The massive fish, one of the largest in the Pacific, was purchased by Kiyoshi Kimura, operator of the 46-store Sushi-Zanmai restaurant chain. Kimura stated he shelled out so much for the fish because he wanted to give Japan some good news after a devastating tsunami and nuclear meltdown last year.
“Japan has been through a lot the last year due to the disaster,” he said. “It needs to stay strong. That’s what I tried to do and I ended up buying the most expensive one.” Kimura also said he wanted the bluefin sushi to stay in Japan.
A bluefin tuna being used for research. Photo courtesy of NOAA.
Although listed by the IUCN Red List as Least Concern, overfishing has become a problem for the Pacific bluefin. Last year researchers estimated that the current spawning biomass of Pacific bluefin was only 40-60 percent of its historic spawning biomass. The other two species of bluefin tuna, the Atlantic and southern, are currently listed as Critically Endangered.

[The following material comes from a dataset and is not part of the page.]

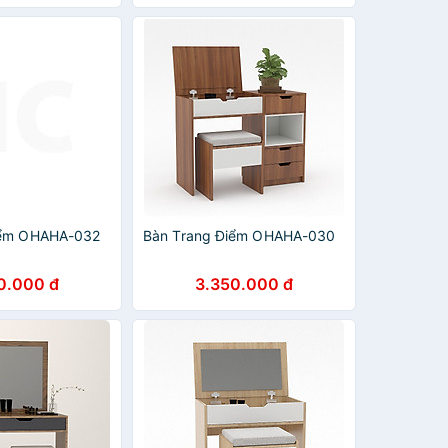
iểm OHAHA-032
Bàn Trang Điểm OHAHA-030
0.000 đ
3.350.000 đ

Given their scarcity, environmentalists and scientists have been pushing for tighter regulations and lower catches (in some cases a complete moratorium on catches) for bluefin tuna.

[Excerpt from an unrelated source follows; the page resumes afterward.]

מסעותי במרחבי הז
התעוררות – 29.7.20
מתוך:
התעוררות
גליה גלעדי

The Monterey Bay Aquarium Seafood Watch lists warns consumers to avoid all bluefin tuna due to its scarcity and the methods used to catch the fish resulting in high levels of bycatch. There have also been health concerns raised about mercury and PCB levels in bluefin runa.
Japan is by far the largest consumer of tuna. Around 80 percent of global tuna catches are exported to the island nation, mostly for use as sashimi and sushi.
“You know, good things like this are appreciated in the whole world,” said Hirotaka Higurashi, a 22-year-old male customer at Sushi-Zanmai, when asked about overfishing by the AFP. “There is nothing we can do about it.”
Unlike most other fish, tuna are warm-blooded allowing them to inhabit both cold and warm waters. They are top predators in the ocean, impacting the food chain all the way down.